* _Instructions for the task_: Search term "Ödeme": please copy every line of the records below that contains it.

--- --- ---

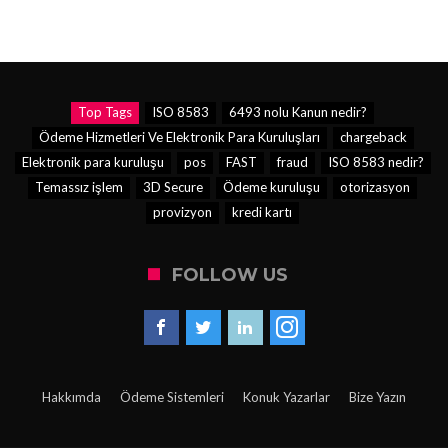
Top Tags
ISO 8583
6493 nolu Kanun nedir?
Ödeme Hizmetleri Ve Elektronik Para Kuruluşları
chargeback
Elektronik para kuruluşu
pos
FAST
fraud
ISO 8583 nedir?
Temassız işlem
3D Secure
Ödeme kuruluşu
otorizasyon
provizyon
kredi kartı
FOLLOW US
Hakkımda
Ödeme Sistemleri
Konuk Yazarlar
Bize Yazın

--- --- ---

* _Written answer_:
Ödeme Hizmetleri Ve Elektronik Para Kuruluşları
Ödeme kuruluşu
Ödeme Sistemleri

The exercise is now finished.